The water conditions have deteriorated. The water is dark and dirty, and levels have dropped severely and I think this is forcing bait fish out of the shallows into deeper water making feeding easier for larger fish.

I've caught and released a couple of 10"-12" LMB's, my gf's son landed a small snake head and a decent sized bass, but over several days of fishing it's got a long way to go.

Anyone here in storm affected areas seeing the same slow fishing or an improvement?


----------



## .Mike (Sep 27, 2017)

We didn't get a direct hit or anything, but we got a decent amount of surge. It was enough to churn up our water, and push the fish out to the ocean.

Right now, fishing stinks. Nobody in the area is catching much in the areas where we fish.

We fish the tidal creeks... redfish, trout, flounder. In three trips out since the storm, we have caught a single keeper, a 17" flounder that my wife caught.

We'll be trying again this weekend, and I hope it picks up.


----------



## gnappi (Sep 29, 2017)

Well, even with the trees down all over the banks and the junk in the dirty water, today was a good one. A nice 20" or so took my lure, and I missed a couple. Tough shoreline fishing with so much tree debris in the water and on the banks.

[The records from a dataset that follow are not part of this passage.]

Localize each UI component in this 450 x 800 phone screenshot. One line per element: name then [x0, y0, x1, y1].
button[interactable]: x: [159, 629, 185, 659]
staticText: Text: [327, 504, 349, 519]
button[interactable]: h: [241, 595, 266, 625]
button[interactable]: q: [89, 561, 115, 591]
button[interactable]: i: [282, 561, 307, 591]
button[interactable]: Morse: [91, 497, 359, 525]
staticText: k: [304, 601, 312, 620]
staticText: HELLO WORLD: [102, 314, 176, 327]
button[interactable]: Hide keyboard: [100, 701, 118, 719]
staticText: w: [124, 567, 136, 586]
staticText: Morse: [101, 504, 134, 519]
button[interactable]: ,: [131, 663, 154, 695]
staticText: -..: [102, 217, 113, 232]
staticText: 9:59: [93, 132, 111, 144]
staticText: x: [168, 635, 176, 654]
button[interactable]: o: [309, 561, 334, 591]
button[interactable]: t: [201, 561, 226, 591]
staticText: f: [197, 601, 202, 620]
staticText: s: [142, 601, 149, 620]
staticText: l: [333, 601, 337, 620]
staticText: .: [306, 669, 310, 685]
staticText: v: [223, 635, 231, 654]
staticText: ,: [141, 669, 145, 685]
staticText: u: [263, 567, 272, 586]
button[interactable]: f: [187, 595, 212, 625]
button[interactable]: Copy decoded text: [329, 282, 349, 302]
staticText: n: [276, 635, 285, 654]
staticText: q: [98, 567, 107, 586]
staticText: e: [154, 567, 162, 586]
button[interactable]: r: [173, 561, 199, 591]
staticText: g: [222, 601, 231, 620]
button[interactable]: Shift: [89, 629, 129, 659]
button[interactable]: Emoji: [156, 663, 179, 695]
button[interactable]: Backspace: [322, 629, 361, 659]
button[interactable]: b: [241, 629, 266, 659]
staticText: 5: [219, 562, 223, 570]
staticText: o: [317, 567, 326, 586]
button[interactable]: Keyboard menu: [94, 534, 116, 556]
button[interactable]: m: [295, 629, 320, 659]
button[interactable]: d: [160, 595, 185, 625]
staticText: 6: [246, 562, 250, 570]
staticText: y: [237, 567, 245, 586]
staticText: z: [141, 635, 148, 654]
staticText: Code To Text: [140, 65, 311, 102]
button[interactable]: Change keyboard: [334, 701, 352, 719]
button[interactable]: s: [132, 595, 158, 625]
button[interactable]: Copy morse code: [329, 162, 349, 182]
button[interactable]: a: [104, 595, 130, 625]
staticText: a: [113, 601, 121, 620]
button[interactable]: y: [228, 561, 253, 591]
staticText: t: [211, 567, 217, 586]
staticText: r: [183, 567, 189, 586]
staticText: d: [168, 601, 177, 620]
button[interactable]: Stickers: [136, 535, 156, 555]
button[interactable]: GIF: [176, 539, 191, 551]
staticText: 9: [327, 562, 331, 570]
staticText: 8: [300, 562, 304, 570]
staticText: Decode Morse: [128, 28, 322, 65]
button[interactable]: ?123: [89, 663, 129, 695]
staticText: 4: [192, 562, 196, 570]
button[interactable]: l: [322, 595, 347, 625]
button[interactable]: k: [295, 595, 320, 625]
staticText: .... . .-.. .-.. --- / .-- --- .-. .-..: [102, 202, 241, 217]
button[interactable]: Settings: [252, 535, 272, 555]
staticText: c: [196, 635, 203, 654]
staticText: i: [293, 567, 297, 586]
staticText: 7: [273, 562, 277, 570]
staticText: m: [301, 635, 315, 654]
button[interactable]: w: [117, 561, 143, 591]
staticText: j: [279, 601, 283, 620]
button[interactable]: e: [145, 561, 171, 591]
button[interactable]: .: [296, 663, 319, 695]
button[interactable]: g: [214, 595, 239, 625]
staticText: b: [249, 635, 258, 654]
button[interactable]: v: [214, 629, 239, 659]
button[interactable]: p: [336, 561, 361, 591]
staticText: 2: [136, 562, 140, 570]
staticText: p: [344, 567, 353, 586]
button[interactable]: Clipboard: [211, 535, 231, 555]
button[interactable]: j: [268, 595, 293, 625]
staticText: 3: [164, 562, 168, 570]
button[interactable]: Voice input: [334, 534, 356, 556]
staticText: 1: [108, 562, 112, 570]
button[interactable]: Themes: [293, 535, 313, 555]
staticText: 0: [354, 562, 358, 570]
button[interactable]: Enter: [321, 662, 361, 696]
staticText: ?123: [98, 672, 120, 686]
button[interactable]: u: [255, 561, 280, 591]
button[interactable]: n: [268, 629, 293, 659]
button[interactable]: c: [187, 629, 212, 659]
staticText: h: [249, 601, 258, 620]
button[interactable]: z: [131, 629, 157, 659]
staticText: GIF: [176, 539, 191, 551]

Funny, all the larger LMB's I've caught this year were skinny, while the Peacocks have been fat.


----------



## handyandy (Oct 12, 2017)

Nice bass dang skinny though like you said almost looks starved lol.


----------



## gnappi (Oct 14, 2017)

handyandy said:


> Nice bass dang skinny though like you said almost looks starved lol.



Yeah, these peacocks were caught in the same waters, and roughly the same size as the LMB. Weird.


----------